Lazarus Affiliate ‘ZINC’ Blamed for Campaign Against Security Researcher

New details emerge of how North Korean-linked APT won trust of experts and exploited Visual Studio to infect systems with ‘Comebacker’ malware.

Microsoft has attributed a recently discovered campaign to target security researchers with custom malware through elaborate socially-engineered attacks to an APT group affiliated with North Korea-linked Lazarus Group.

Google’s Threat Analysis Group (TAG) on Monday already sounded a warning about the attacks, which play the long game and leverage social media to set up trust relationships with researchers and then infect their systems with malware through either malicious web pages or collaborative Visual Studio projects. The attackers appear so far only to be targeting researchers using Windows machines.

Given Microsoft’s connection to the attacks, researchers from the Microsoft 365 Defender Threat Intelligence Team revealed Thursday in a blog post what they have seen of the campaign. They attributed the attacks to ZINC–a threat group associated with Lazarus–and said they first observed the malicious activity after Microsoft Defender for Endpoint detected an attack in progress.

Researchers said with “high confidence” that the campaign—which they saw targeting “pen testers, private offensive security researchers, and employees at security and tech companies”–looks like the work of ZINC because of its “observed tradecraft, infrastructure, malware patterns, and account affiliations.”

APT groups in North Korea are known to be closely affiliated and directly linked to the regime of Kim Jong Un. The largest and most prolific of those groups is Lazarus, which is one of several groups believed to be responsible for an attack last month on COVID-19 vaccine makers to steal intellectual property.

Microsoft’s threat analysis also sheds new light on one of two key attack vectors actors used, which was to provide researchers with a Visual Studio project infected with malicious code—which researchers identified as the Comebacker malware–if they agree to collaborate on a project. This scenario already was identified by Google TAG researchers in their advisory but not in great detail.

TAG’s initial alert revealed that attackers linked to North Korea were targeting security researchers in a campaign it said it had been tracking over the last several months that uses various means—including attackers going so far as to set up their own research blog, multiple Twitter profiles and other social-media accounts—to interact with and attack security professionals at multiple organizations.

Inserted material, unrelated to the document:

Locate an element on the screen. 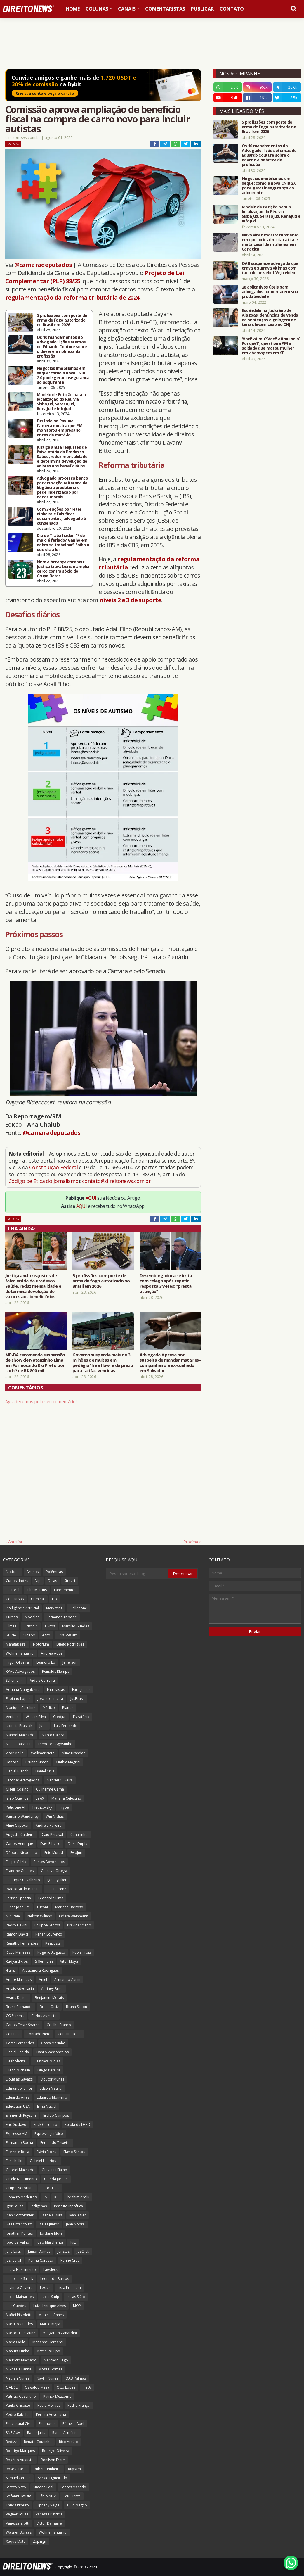 Image resolution: width=304 pixels, height=2576 pixels. EvidJuri is located at coordinates (76, 1852). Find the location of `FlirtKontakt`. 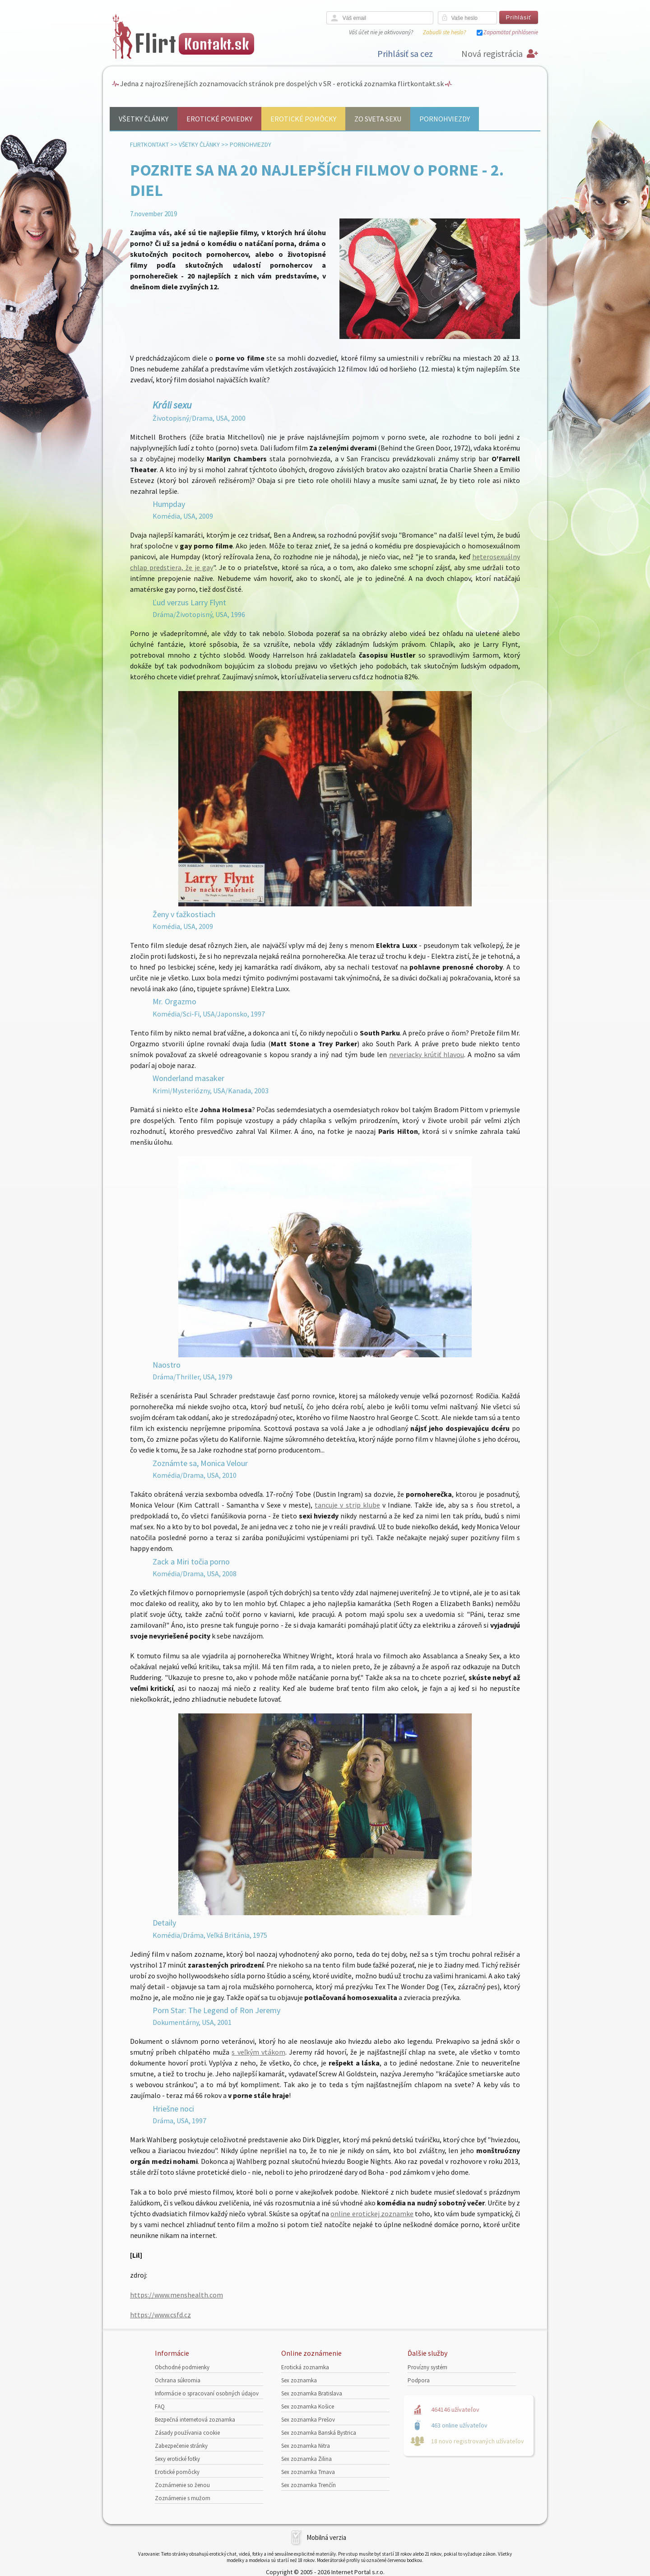

FlirtKontakt is located at coordinates (149, 144).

Because those infected were running fully patched and up-to-date Windows 10 and Chrome browser versions, the hackers likely were using zero-day vulnerabilities in their campaign, according to TAG.

Microsoft cited Google TAG’s research for “capturing the browser-facing impact of this attack” and said it’s releasing its own findings “to raise awareness in the cybersecurity community about additional techniques used in this campaign and serve as a reminder to security professionals that they are high-value targets for attackers.”

The campaign observed by the Microsoft team saw ZINC beginning to build its reputation in the research community using Twitter in mid-2020. Threat actors began by “retweeting high-quality security content and posting about exploit research from an actor-controlled blog,” according to Microsoft.

The actor in question operated several accounts with about 2,000 combined followers, including “many prominent security researchers,” according to Microsoft.

In terms of the Visual Studio attack, the 365 Defender team said the malicious DLL file mentioned by Google researchers as setting up the command-and-control (C2) channel was disguised in Browse.vc.db, one of the pre-built binaries typically found in Visual Studio. Moreover, Microsoft Defender for Endpoint identified the DLLs as Comebacker malware.

“A pre-build event with a PowerShell command was used to launch Comebacker via rundll32,” according to Microsoft. “This use of a malicious pre-build event is an innovative technique to gain execution.”

Once the malicious Visual Studio Project file was built, the process drops C:\ProgramData\VirtualBox\update.bin and adds the file to an autostart registry key, according to Microsoft.

“The actors put some effort into modifying the Comebacker malware attributes between deployments; file names, file paths and exported functions were regularly changed so these static IOCs can’t be solely relied upon for dependable detection,” researchers explained.

The attack also uses a DLL called Klackring that registers a malicious service on the targeted machine, they noted. Researchers believe either the Comebacker malware or an unknown dropper deploys this service to C:\Windows\system32, saving it with the .sys file extension.